These results demonstrate that pathways related to cancer can be readily generated using sets of genes selected randomly from a list of genes used in a standard Affymetrix microarray chip. Empirical testing clearly reveals that the pathways databases can function to amplify the misinformation resulting from false discovery by generating plausible mechanisms to support the results. In addition to obtaining realistic pathways, the support from literature associated with cancer enhances the potential for propagation of misinformation. As knowledge in the domain of pathways increases, more genes are assigned to networks and the probability of generating a network increases. Coincident with this is the fact that the number of publications relating genes to cancer is increasing, and the probability of finding a paper on cancer that includes a gene listed as part of the “discovered” pathway is also increasing over time. The old adage, the more you know, the less you realize that you know can be modified to say that the more we know, the more likely we are to be misinformed by our errors.
It has been pointed out that pathway modeling is one of the most active areas of data analysis for high throughput data[12]. Overfitting is a problem in statistical analysis of high throughput data as there are frequently fewer test subjects than measurements. In addition to this imbalance, the complex algorithms used in bioinformatics can adapt to random noise in data just as they do to actual patterns[13]. Even though techniques for filtering noise, determining significance, and accounting for large amounts of data have proven useful, even the smallest p-values used in studies can create substantial chance error simply because the genome is so large[14].
This means that false gene discovery combined with the expansion of information in pathways databases and literature search engines can lead to the propagation of misinformation. In other words, if input information is incorrect, there may be a relatively high chance of obtaining results that support these false results. Although we have used Metacore’s on-line tool to demonstrate the problems that can arise with pathways searches, we expect this problem to apply to other pathways databases as well, e.g. Ingenuity Path Designer Graphical Representation uses literature sources to generate edges between members of a pathway as does Metacore. Similarly Ariadne uses a database of relationships (ResNet Explore) that is used to generate pathways. Basically, the probability of detecting a network or pathway increases with the increasing size of the knowledge base of interactions in databases that are used to generate a pathway. This clearly presents a danger to research, especially to the field of personalized medicine as applied to cancer. While high throughput technologies have opened the door to novel discoveries for personalized medicine, they can also result in novel discoveries with plausible mechanisms that can be easily generated even if the genes of interest are randomly selected. Misleading hypotheses generated from analyses of high-throughput data are likely to be amplified by both pathway databases and reference libraries as investigators struggle to find significant results amongst all of this information.

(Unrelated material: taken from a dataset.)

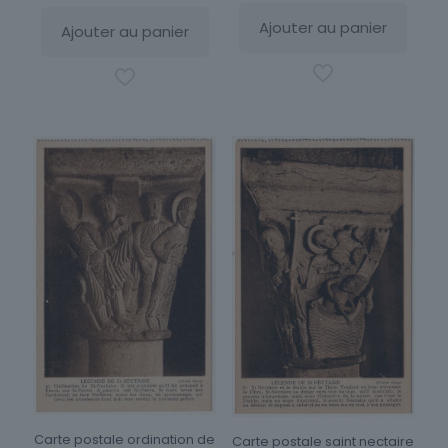
Ajouter au panier
Ajouter au panier
Carte postale ordination de
Carte postale saint nectaire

Even though further text mining tools[15], and systematic use of keywords[16], might help filter unrelated retrievals, the problem of reviewing the literature in detail remains daunting considering the number of articles retrieved with the Boolean statements submitted. Given that cancer as a disease uses normal pathways even though it dysregulates their activity (overactive or underactive), then it is expected that many genes will have an association with cancer even if they are not causative. Therefore, a future focus is needed to minimize misleading results and to enrich for significant ones. Of course, better methods in the initial analysis to reduce false positive results help to reduce false pathway information, such as randomizing classes and repeating the data analysis. In addition, hypothesized pathways can be supported with some statistical analyses. For example, if “k” nodes of pathway “A” are in the input file to the pathways database, then how frequently would any combination of “k” nodes from pathway “A” be randomly selected from the complete data set (e.g. the probe set for the experiment). Also, percentage of a pathway’s membership that is selected from the initial data analysis as input is important. The higher the percentage of the total number of nodes in a pathway that are selected as statistically meaningful in the data analysis that generates the input nodes, then the more likely it is that the pathway is operating in the data. For example, if two of ten total nodes for pathway “A” are selected in the data analysis, the likelihood that the pathway is meaningful is less than if all ten of the nodes were selected in the initial data analysis.
Certainly, experiments are required to validate a hypothesized pathway and all pathway information should be treated with caution as a hypothesis until proven otherwise. To label a gene or pathway as definitively causal will require external validation in a laboratory setting, such as up- or down-regulation within engineered cell lines. In short, the finding of a network that integrates gene discovery into an acceptable hypothesis and relevant disease-related literature should not be considered strong supporting information.